Representing an Abstract Syntax Tree in C++: Part 1 - Variants

Create: April 22, 2024

How to representation of abstract syntax trees in C++ has been a long-standing concern of mine. Over time, I've developed several interpreters/compilers in C++, each utilizing different approaches. In this post, I aim to share the insights I wish I had when I start building language implementations in C++.

Frankly, if I start on a programming language project today, I'd likely opt against C++ unless there is a very compelling reason. Nevertheless, I hope this knowledge I've amassed proves valuable to others.

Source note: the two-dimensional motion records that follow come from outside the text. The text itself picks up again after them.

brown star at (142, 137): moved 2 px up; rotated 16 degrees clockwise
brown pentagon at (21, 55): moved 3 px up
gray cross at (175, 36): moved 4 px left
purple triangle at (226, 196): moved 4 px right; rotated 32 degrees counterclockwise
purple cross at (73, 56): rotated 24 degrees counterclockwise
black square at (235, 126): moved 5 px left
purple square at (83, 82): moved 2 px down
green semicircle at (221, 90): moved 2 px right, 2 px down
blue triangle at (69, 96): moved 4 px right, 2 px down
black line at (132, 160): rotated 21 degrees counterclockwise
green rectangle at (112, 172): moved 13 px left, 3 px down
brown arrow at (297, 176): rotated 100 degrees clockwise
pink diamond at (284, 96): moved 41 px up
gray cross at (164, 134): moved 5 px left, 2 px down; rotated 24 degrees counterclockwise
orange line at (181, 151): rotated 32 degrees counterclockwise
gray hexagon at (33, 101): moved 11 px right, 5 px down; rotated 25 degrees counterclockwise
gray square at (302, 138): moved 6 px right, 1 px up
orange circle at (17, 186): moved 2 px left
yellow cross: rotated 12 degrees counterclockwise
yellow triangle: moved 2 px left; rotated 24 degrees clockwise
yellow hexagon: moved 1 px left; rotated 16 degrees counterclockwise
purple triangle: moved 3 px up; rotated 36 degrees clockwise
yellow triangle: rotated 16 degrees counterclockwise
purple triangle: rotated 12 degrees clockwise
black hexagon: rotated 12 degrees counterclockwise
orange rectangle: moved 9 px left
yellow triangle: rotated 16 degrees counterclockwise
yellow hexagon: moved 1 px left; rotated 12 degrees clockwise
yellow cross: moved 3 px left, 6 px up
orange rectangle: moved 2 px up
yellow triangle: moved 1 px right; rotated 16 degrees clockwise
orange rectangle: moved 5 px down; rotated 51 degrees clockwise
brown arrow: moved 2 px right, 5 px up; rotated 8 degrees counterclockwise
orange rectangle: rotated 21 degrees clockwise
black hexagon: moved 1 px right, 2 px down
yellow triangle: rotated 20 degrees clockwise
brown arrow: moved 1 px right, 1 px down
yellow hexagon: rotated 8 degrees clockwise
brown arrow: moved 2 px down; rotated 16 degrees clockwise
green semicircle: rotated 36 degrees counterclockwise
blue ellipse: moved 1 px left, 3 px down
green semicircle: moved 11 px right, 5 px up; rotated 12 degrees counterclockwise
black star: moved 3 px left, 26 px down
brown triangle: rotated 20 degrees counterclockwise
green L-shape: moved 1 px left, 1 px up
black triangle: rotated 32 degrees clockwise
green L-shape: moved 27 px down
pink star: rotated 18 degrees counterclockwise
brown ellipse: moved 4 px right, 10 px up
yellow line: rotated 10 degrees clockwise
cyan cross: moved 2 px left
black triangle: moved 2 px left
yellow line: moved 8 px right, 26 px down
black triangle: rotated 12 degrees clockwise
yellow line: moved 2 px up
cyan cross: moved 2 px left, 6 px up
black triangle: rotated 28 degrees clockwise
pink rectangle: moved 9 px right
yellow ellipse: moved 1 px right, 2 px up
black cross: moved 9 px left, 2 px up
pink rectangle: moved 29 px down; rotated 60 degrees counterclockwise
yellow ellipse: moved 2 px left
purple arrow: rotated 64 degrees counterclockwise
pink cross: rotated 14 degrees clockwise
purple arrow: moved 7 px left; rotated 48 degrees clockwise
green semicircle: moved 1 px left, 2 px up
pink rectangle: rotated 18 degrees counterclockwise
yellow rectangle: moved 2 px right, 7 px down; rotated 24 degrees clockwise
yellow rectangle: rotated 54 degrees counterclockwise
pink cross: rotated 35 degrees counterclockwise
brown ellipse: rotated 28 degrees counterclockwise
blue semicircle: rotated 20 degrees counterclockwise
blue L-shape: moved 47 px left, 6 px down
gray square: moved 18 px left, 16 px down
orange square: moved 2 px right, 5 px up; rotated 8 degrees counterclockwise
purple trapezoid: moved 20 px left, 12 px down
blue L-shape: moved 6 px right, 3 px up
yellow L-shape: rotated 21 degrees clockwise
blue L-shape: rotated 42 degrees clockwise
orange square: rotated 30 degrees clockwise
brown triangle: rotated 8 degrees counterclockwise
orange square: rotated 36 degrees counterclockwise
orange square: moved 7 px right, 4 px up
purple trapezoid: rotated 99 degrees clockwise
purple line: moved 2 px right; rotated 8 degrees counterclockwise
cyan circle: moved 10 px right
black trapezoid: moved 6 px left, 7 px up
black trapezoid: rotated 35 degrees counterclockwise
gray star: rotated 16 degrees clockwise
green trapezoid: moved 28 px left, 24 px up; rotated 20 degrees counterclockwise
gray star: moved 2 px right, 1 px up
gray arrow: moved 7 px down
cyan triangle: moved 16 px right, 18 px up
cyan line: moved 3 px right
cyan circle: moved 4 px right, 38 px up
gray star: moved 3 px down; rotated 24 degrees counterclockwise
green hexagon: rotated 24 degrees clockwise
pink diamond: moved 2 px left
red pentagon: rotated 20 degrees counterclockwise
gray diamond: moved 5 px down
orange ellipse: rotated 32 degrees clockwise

Before delving further, it's worth noting that the question of "how to represent an AST" can be subdivided into two intertwined issues:

  • How to represent a variant
  • How to represent recursive data structures

In this post, we will focus on the first issue. And in the nest post, we will talk about the other issue.

What Do I Mean by a Variant?

Variant, also known as a sum type, tagged union, or discriminated union, is a data structure capable of containing a fixed set of alternatives. If you're reading this, chances are you've used variants before. The "fixed set" perspective is a limitation, but for AST we normally care more about the ease of extending behaviors rather than adding new node types.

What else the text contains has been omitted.